Sung Ji-Yong, Cheong Jae-Ho
Department of Laboratory Medicine, Yonsei University College of Medicine, Seoul 03722, Korea.
Department of Surgery, Yonsei University College of Medicine, Seoul 03722, Korea.
Cancers (Basel). 2022 Jun 29;14(13):3191. doi: 10.3390/cancers14133191.

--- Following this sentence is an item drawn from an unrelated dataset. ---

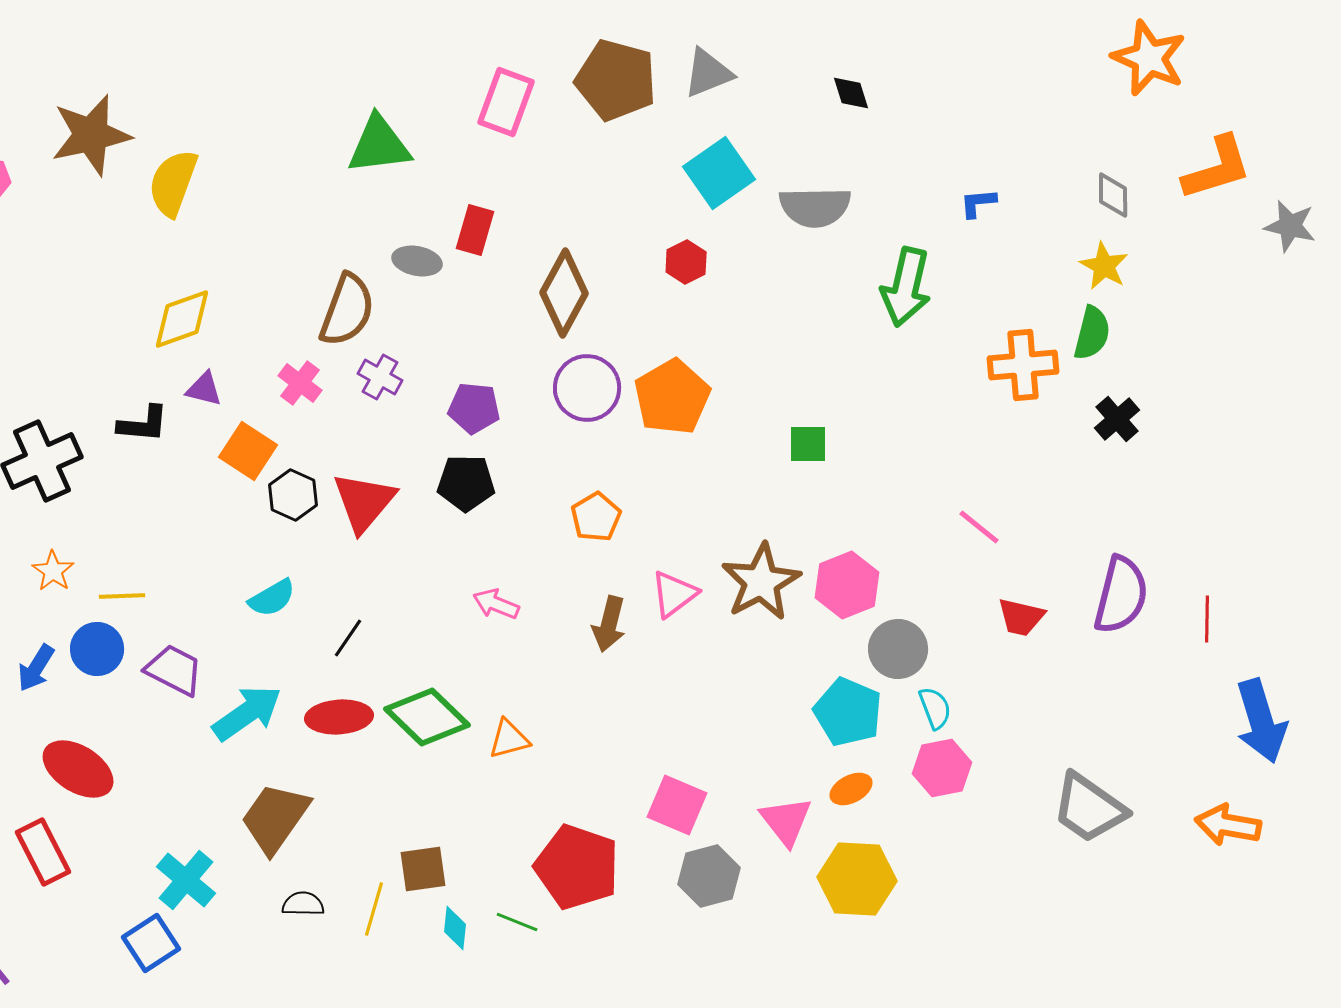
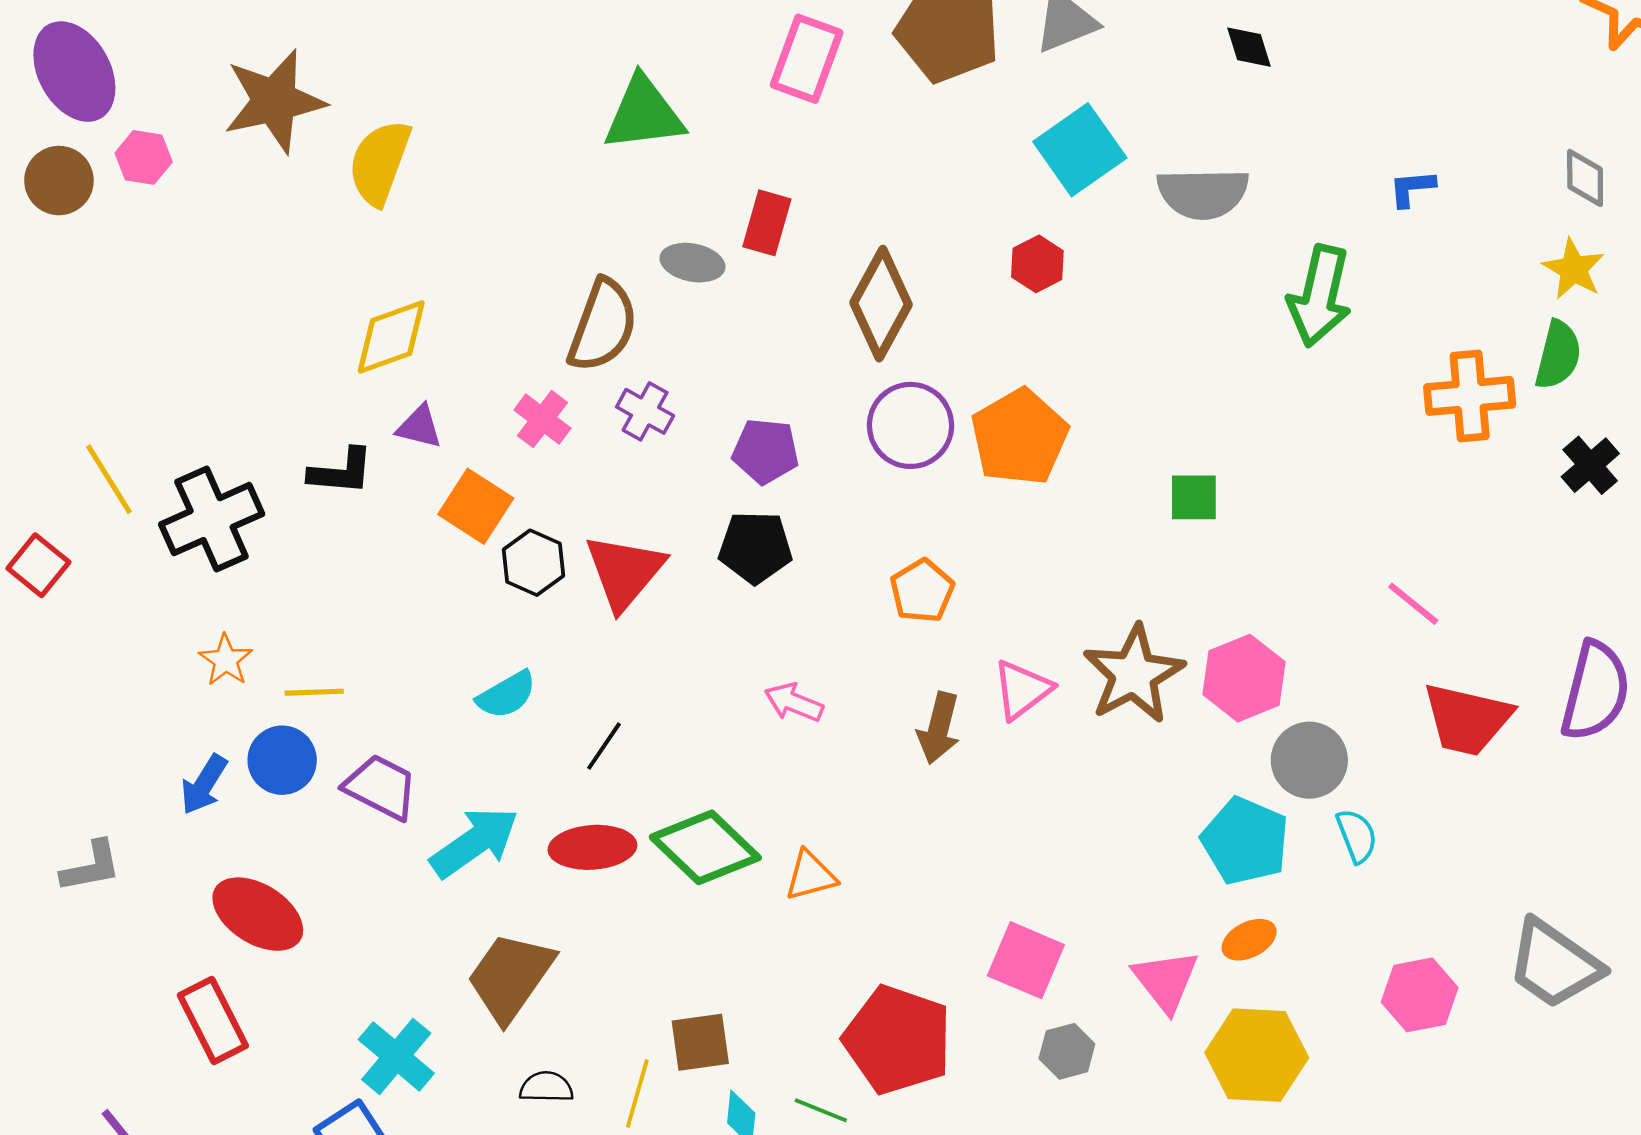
red trapezoid: (1021, 617) -> (1467, 719), size x1.5
pink hexagon: (942, 768) -> (1420, 995), moved
gray hexagon: (709, 876) -> (1067, 1051), size x0.7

Predicting responses to immune checkpoint blockade (ICB) lacks official standards despite the discovery of several markers. Expensive drugs and different reactivities for each patient are the main disadvantages of immunotherapy. Gastric cancer is refractory and stem-like in nature and does not respond to immunotherapy. In this study, we aimed to identify a characteristic gene that predicts ICB response in gastric cancer and discover a drug target for non-responders. We built and evaluated a model using four machine learning algorithms for two cohorts of bulk and single-cell RNA seq to predict ICB response in gastric cancer patients. Through the LASSO feature selection, we discovered a marker gene signature that distinguishes responders from non-responders. , a candidate characteristic gene selected by all four machine learning algorithms, had a significantly high prevalence in non-responders ( = 0.0019) and showed a poor prognosis ( = 0.0014) at high expression values. This is the first study to discover a signature gene for predicting ICB response in gastric cancer by molecular subtype and provides broad insights into the treatment of stem-like immuno-oncology through precision medicine.
尽管已经发现了几种标志物,但预测免疫检查点阻断(ICB)反应仍缺乏官方标准。昂贵的药物以及每位患者的不同反应性是免疫疗法的主要缺点。胃癌本质上具有难治性和干细胞样特性,对免疫疗法无反应。在本研究中,我们旨在鉴定一种预测胃癌ICB反应的特征基因,并为无反应者发现一个药物靶点。我们使用四种机器学习算法针对两个批量和单细胞RNA测序队列构建并评估了一个模型,以预测胃癌患者的ICB反应。通过LASSO特征选择,我们发现了一种区分反应者和无反应者的标志物基因特征。 ,这是所有四种机器学习算法选择的候选特征基因,在无反应者中具有显著高的患病率( = 0.0019),并且在高表达值时显示出不良预后( = 0.0014)。这是第一项通过分子亚型发现预测胃癌ICB反应的特征基因的研究,并通过精准医学为干细胞样免疫肿瘤学的治疗提供了广泛的见解。